店主の立つカウンターには、『イブニング・スタンダード』が山積みになっている。最終版にちがいない。

 すぐに一部を買い求め、うきうきした気分で、家路へ急いだ。帰宅後すぐ、淳はキチンに向かい、由里は久しぶりに例の作業に取りかかる。キチンテーブルに新聞を広げ、細かい文字の並んだページに顔を近づけると、小さな広告のひとつが浮き上がるように、由里の目に飛び込んできた。

「2DK貸家、W13区、プロフェショナルのみ。電話 ○○○○○○」

 どきっとする。すぐ淳を呼んだ。走ってきた淳も、そのひどく小さい広告の文字をゆっくり、かみしめるように読んで、「うん」と大きくうなずいた。W13区はノースフィールズ駅のあるところだ。由里は震える手で電話をかけた。

 勘は当たっていた。その広告はノースフィールズ駅から近く、由里たちが探している条件にぴったりの貸家だった。ただ、「プロフェショナルのみ」の一語が引っかかる。イギリスで「プロフェショナル」というと、医師、看護師、弁護士などの、国家試験に合格して免許を持つ専門職の人を指す。当然、うちはちがう。

 何か問題がある時には、ここですぐに質問して、解決するのが一番、と今までの経験からわかっていたので、思い切ってきいてみた。

「うちは、プロフェショナルではないのですが...」

 「でも、ご主人、お勤めでしょ?」と電話の向こう側の女性。

「はい、日本の旅行会社の社員です」

 それならよいとのこと。よかった、とほっとする。「プロフェショナル」はこの広告では、「学生ではなく、働いて生計を立てている人」、を指すようだった。

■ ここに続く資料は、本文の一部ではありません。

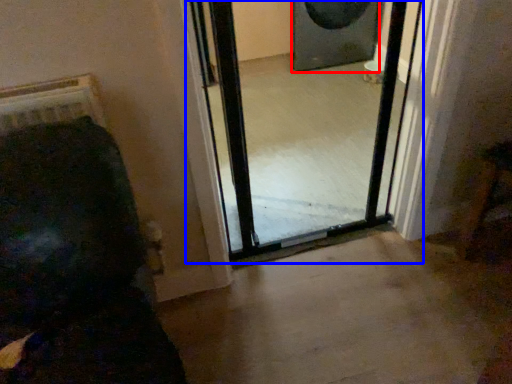 Question: Among these objects, which one is farthest to the camera, speaker (highlighted by a red box) or screen door (highlighted by a blue box)?

Choices:
 (A) speaker
 (B) screen door

Answer: (A) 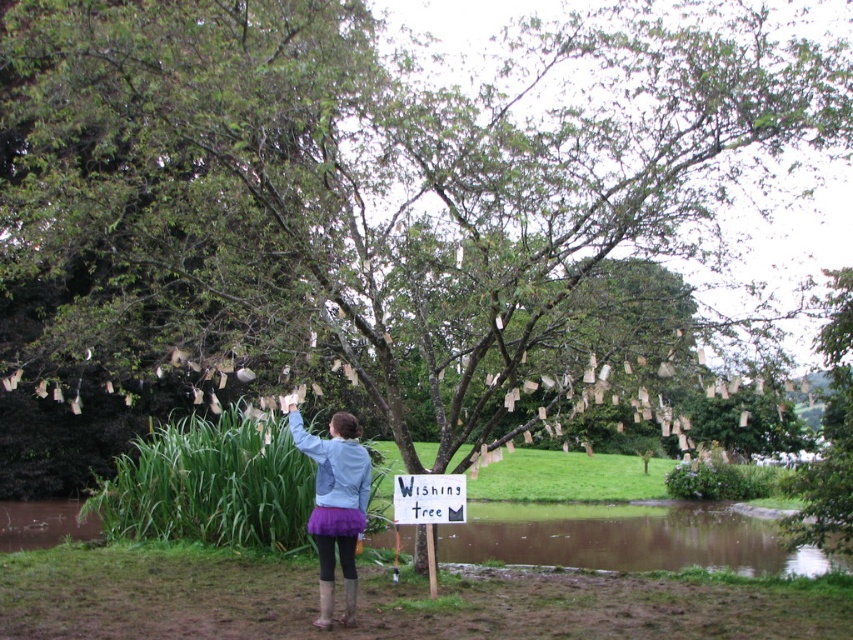 Question: Which object appears closest to the camera in this image?

Choices:
 (A) purple tulle skirt at center
 (B) white paper sign at center

Answer: (A)

Question: Which point is closer to the camera?

Choices:
 (A) white paper sign at center
 (B) purple tulle skirt at center

Answer: (B)

Question: Can you confirm if purple tulle skirt at center is positioned above white paper sign at center?

Choices:
 (A) no
 (B) yes

Answer: (B)

Question: Can you confirm if purple tulle skirt at center is positioned above white paper sign at center?

Choices:
 (A) yes
 (B) no

Answer: (A)

Question: Which object is closer to the camera taking this photo?

Choices:
 (A) white paper sign at center
 (B) purple tulle skirt at center

Answer: (B)

Question: Does purple tulle skirt at center come in front of white paper sign at center?

Choices:
 (A) no
 (B) yes

Answer: (B) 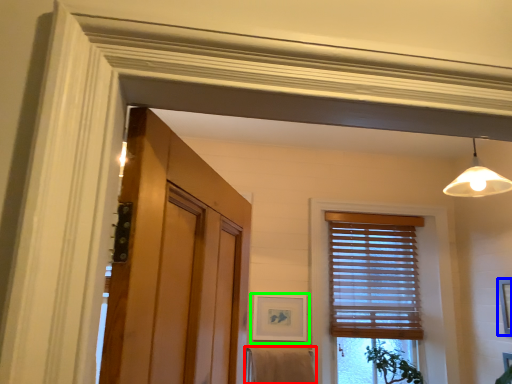 Question: Estimate the real-world distances between objects in this image. Which object is farther from bath towel (highlighted by a red box), picture frame (highlighted by a blue box) or picture frame (highlighted by a green box)?

Choices:
 (A) picture frame
 (B) picture frame

Answer: (A) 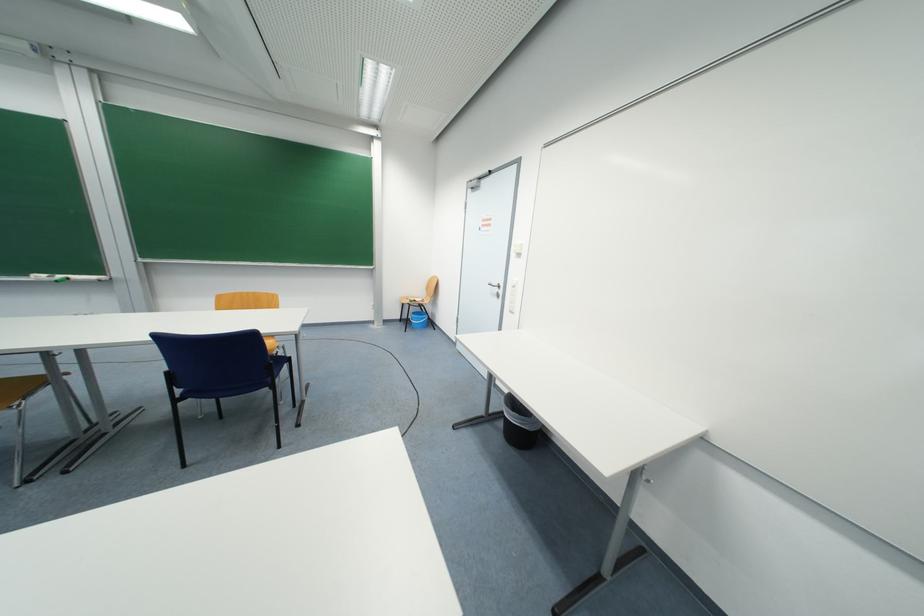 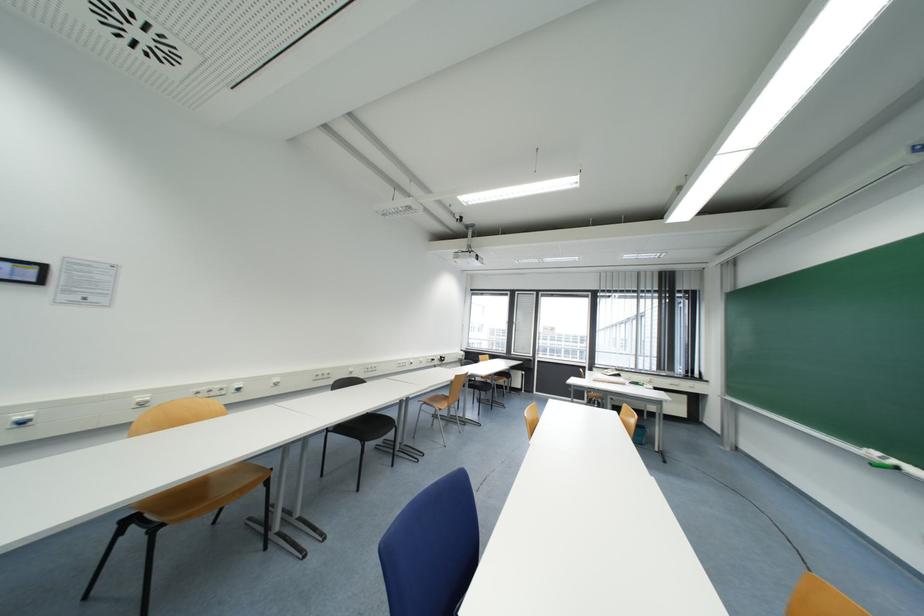 The point at (66,278) is marked in the first image. Where is the corresponding point in the second image?

(898, 464)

 日本人であることも伝えたが、たまに経験したことのある拒否反応には合わず、むしろ歓迎のようだった。

 

 

 話はとんとん拍子に進み、由里と淳は一か月後にプラーストウからノースフィールズへと、無事引っ越すことができた。

 駅から七、八分歩くと、煉瓦造りの小学校が見えてくる。通りをはさんでその向かいには緑地があり、そのまわりを取り囲むように、二軒続きの家がいくつも並んでいる。そのうちの一軒が由里たちが借りた家だった。築八十年とかでとても古い煉瓦造りだが、今回改修されて、半地下に台所、一階はリビングルームとバスルーム、2階に寝室ふたつで、機能的だ。家の前の細い通りの向こうは緑地で、家の中からプラタナスの大木が何本も、そしてその先には小学校が見える。

「昔は村の共同緑地だったらしいですよ、お祭りなんかもあったのでは」と、契約の時、大家さんが話していたが、それを感じさせる、のんびりした、なんとなくなつかしい佇まいだ。環境は申し分ないし、ヒースロウ空港も近くなって、淳の早朝の日参もずいぶん楽になった。

 

 あの日の昼過ぎ、腹痛が起こらなかったら…。由里はプラーストウの家でただ漫然と、午後のひとときを過ごし、外出することはなかっただろう。

 あるいは、ここで奇跡が起こり、突然、このところ何日も家探しをさぼっていることを思い出し、やれやれ、たまには新聞でも買いにいこうかしら、と行動をおこしたかもしれない。イブニング・スタンダードの第1版を買って帰り、新聞をひろげて、突如変にやる気が出てきて、3時すぎに、第2版も買いに行ったかもしれない。もちろん、そんなことはないとは思うのだけれど。 

 では、第2版も買ってきたとして、そのあとはどうなっただろう? 夏も終わりに近づき、だんだん日暮れが早くなってきたから、最終版はもういいや、省こうと、外出しなかったのではないか? 最終版を見なければ、もちろん、あの貸家の広告にはめぐりあうことはなかった。

 それが実際には、急にお腹が痛くなったせいで、病院へ行くことになった。診察を待っていたが、その機会はとうとう来ることはなく、何時間も待ちくたびれたところへ、淳が来てくれたが、気づけば、問題の痛みは消えていた。病院を出るともう夕暮れで、二人は初めて通る道を幸せな気分で、家路につく。すっかり暗くなった大通りの前方に、美しく明かりの灯る店を見つけ、近づくとニューズ・エージェントだった。迷わず、中に入る。三、四日まったく買っていなかったイブニング・スタンダードを手にして帰宅。そして、あの広告との運命の出会い。

 それに加えること、もう一つ。あの日、クレオパトラ先生が言っていた「内診」とは、婦人科検査のことだと、あとになって知った。早く診察をしてほしいと長らく待っていたのに、結局先生は現れなかった。しかし、そのおかげで内診には至らず、先生をわずらわせることもなかったから、幸いだった。

 それにしても、突然痛くなり、自然に消えたあの痛みはいったい何だったのだろう。今も不思議でならない。